Descubriendo Perú (Parte II)
28 Abril, 2011
Terrazas en Písac y Fortaleza de Ollantaytambo
Mercado textil de Písac y Semana Santa en Chincheros
Clase al completo en la Plaza de Armas de Cuzco. Prueba del Cuy
Por la mañana tempranito salimos en minibus hacia Ollantaytambo y de allí fuimos en el tren hacia Aguas Calientes bajándonos 8 kilómetros antes de llegar. Justo ahí comienzó el examen final que sería una caminata de día completo hacia el asentamiento inca. El equipo estaba formado por 8 intrépidos aventureros y una profesora nativa especializada en la materia.
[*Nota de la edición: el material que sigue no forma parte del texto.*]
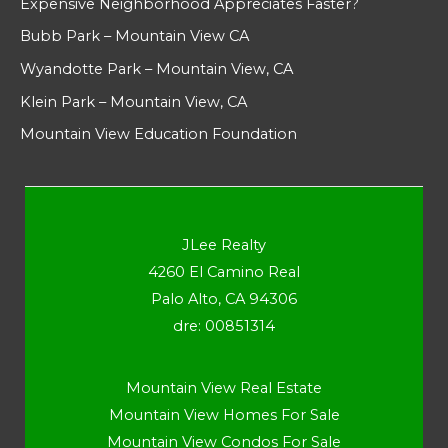
Expensive Neighborhood Appreciates Faster?
Bubb Park – Mountain View CA
Wyandotte Park – Mountain View, CA
Klein Park – Mountain View, CA
Mountain View Education Foundation
JLee Realty
4260 El Camino Real
Palo Alto, CA 94306
dre: 00851314
Mountain View Real Estate
Mountain View Homes For Sale
Mountain View Condos For Sale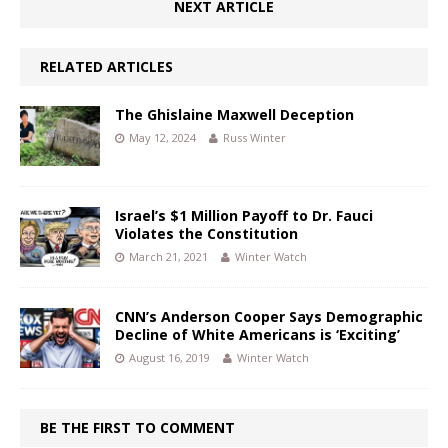
NEXT ARTICLE
RELATED ARTICLES
The Ghislaine Maxwell Deception
May 12, 2024
Russ Winter
Israel’s $1 Million Payoff to Dr. Fauci
Violates the Constitution
March 21, 2021
Winter Watch
CNN’s Anderson Cooper Says Demographic
Decline of White Americans is ‘Exciting’
August 16, 2019
Winter Watch
BE THE FIRST TO COMMENT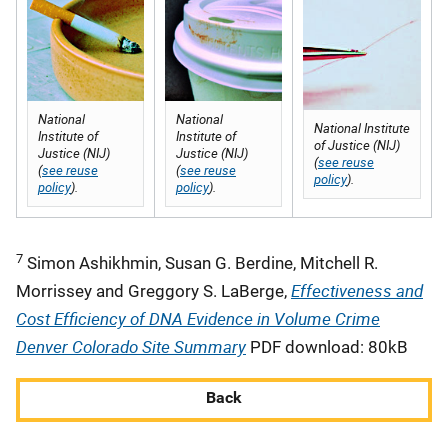
National
National
National Institute
Institute of
Institute of
of Justice (NIJ)
Justice (NIJ)
Justice (NIJ)
(
see reuse
(
see reuse
(
see reuse
policy
).
policy
).
policy
).
7
Simon Ashikhmin, Susan G. Berdine, Mitchell R.
Effectiveness and
Morrissey and Greggory S. LaBerge,
Cost Efficiency of DNA Evidence in Volume Crime
Denver Colorado Site Summary
PDF download: 80kB
Back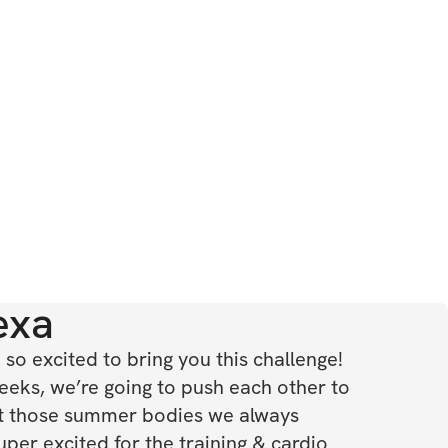
exa
so excited to bring you this challenge! 
eeks, we’re going to push each other to 
t those summer bodies we always 
per excited for the training & cardio 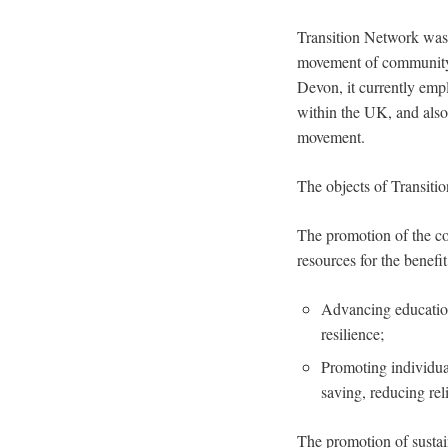
Transition Network was 
movement of community-
Devon, it currently emp
within the UK, and also
movement.
The objects of Transitio
The promotion of the co
resources for the benefit
Advancing education
resilience;
Promoting individua
saving, reducing rel
The promotion of sustain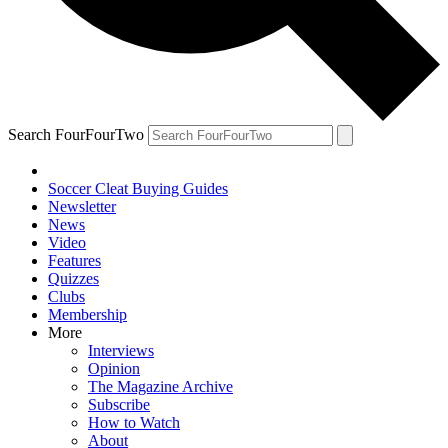
Search FourFourTwo
Soccer Cleat Buying Guides
Newsletter
News
Video
Features
Quizzes
Clubs
Membership
More
Interviews
Opinion
The Magazine Archive
Subscribe
How to Watch
About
Recién bajados del tren y alistados para comenzar la aventura
Una vez alistados con litros de crema solar y loción antimosquitos echamos a andar por un escarpado camino en la ladera de la montaña. Para recuperar el aliento entre escalón y escalón, la profesora Juana Sonia nos explicaba cómo transportaban los incas la roca desde las montañas hasta el asentamiento, la cantidad de variedades de papas que se cultivaban en Perú y que aunque este año se cumplía el centenario del descubrimiento de Machupicchu, aún se desconocía el porqué del abandono de la ciudad. Se barajaban 3 teorías: epidemia, invasión enemiga o muerte del soberano, pero a día de hoy no se sabían las causas exactas.
Con la profe Juana Sonia en un parada técnica
Y bueno, ni los trastornos intestinales ni el mal de altura, ni siquiera animalillos salvajes como tarántulas o culebras evitaron que alcanzáramos nuestra meta. Justo antes de la puesta del sol llegamos a Machupicchu con una sonrisa de oreja a oreja.
Sobran las palabras
Despues de tanto esfuerzo no nos quedaba otra opción que cenar, ducharnos e irnos a dormir ya que al día siguiente, para subir nota, tendríamos que madrugar de nuevo. Y digo madrugar por llamarlo de alguna forma porque levantarse a las 3am es algo más que eso. El Waynapicchu es el monte que está justo detrás del poblado de Machupicchu y que sale en todas las fotos. Se tarda una hora en subir a su cima a pie y ofrece una panorámica del lugar bastante impresionante. El único problema (aparte de la verticalidad del camino y la falta de oxígeno) es que para preservar el entorno solo admite 400 visitantes al día. Así que hubo que hacer 3 horas de cola para conseguir la entradita.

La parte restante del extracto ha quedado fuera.